Après le nettoyage du tableau et son démontage du châssis, un repassage avec apport d’humidité et un cartonnage à la colle de pâte ont permis une remise à plat et un rapprochement des bords des déchirures. Il a été procédé ensuite  à un rentoilage pour conserver cette planéité. Les repeints ont redonné la lisibilité à ce paysage.

Paysage orientaliste très déchiré.

Orientaliste rentoilé et retouché.

Les déchirures très ouvertes dataient de longtemps. Après le rentoilage, il manquait peu de peinture.

Restauration d’un tableau de Goetz

Ce tableau ovale de Goetz avait été très mal conservé: il n’avait pas de châssis et il avait été roulé. La toile était donc très déformée, la couche picturale était cassée et présentait des écaillages et des lacunes.

La restauration a commencé par un refixage des écailles par la face. Un cartonnage a été réalisé pour permettre  une remise à plat de la toile et un refixage général de la couche picturale. Des bandes de tension en toile  ont été collées sur tout le pourtour au revers et la toile a été montée sur un châssis. Pour terminer, des mastics ont comblé les lacunes de peinture et des repeints ont réintégré ces lacunes. Un vernis final a été appliqué sur toute l’oeuvre.

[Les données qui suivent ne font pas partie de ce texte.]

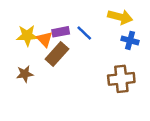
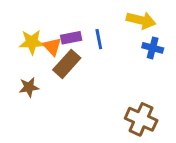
blue line: (84, 33) -> (99, 39), turned 35
brown cross: (121, 79) -> (141, 119), moved, turned 30

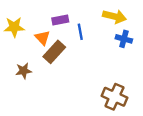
purple rectangle: (71, 38) -> (60, 20), moved
yellow star: (32, 42) -> (14, 27), moved

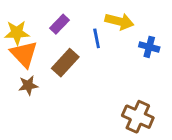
yellow arrow: (114, 16) -> (119, 21), moved
purple rectangle: (60, 20) -> (60, 24), moved, turned -35
orange triangle: (42, 38) -> (24, 54), moved, size x1.5

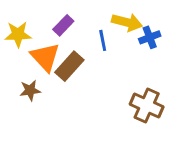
blue cross: (149, 47) -> (150, 37), moved, turned -36
orange triangle: (24, 54) -> (45, 57), moved
brown cross: (138, 117) -> (147, 106), moved

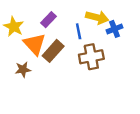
yellow star: (18, 34) -> (14, 27), turned 30
brown cross: (147, 106) -> (91, 57), moved, turned -35

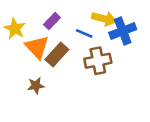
blue cross: (115, 29) -> (123, 31), size x1.5
blue line: (79, 31) -> (84, 33), turned -56
brown star: (23, 70) -> (36, 86), moved

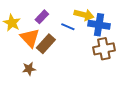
blue cross: (123, 31) -> (99, 25), turned 30
brown cross: (98, 61) -> (104, 49), moved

Tableau sans bord et écaillé.

Remonté sur châssis et restauré.

La toile est déformée, la peinture écaillée et très sale. Le nettoyage, les retouches et le vernis ont redonné son éclat au tableau.

Restauration d’un tableau sur Marie Madeleine

Ce tableau du dix septième siècle, déjà restauré, représentant Marie Madeleine était très sale et il avait de nombreux manques.

Il a été nettoyé, déverni et les anciens repeints devenus faux ont été retirés. Il a ensuite été rentoilé à la cire-résine.

Huile sur toile dix septième siècle.

Lacunes comblées au mastic.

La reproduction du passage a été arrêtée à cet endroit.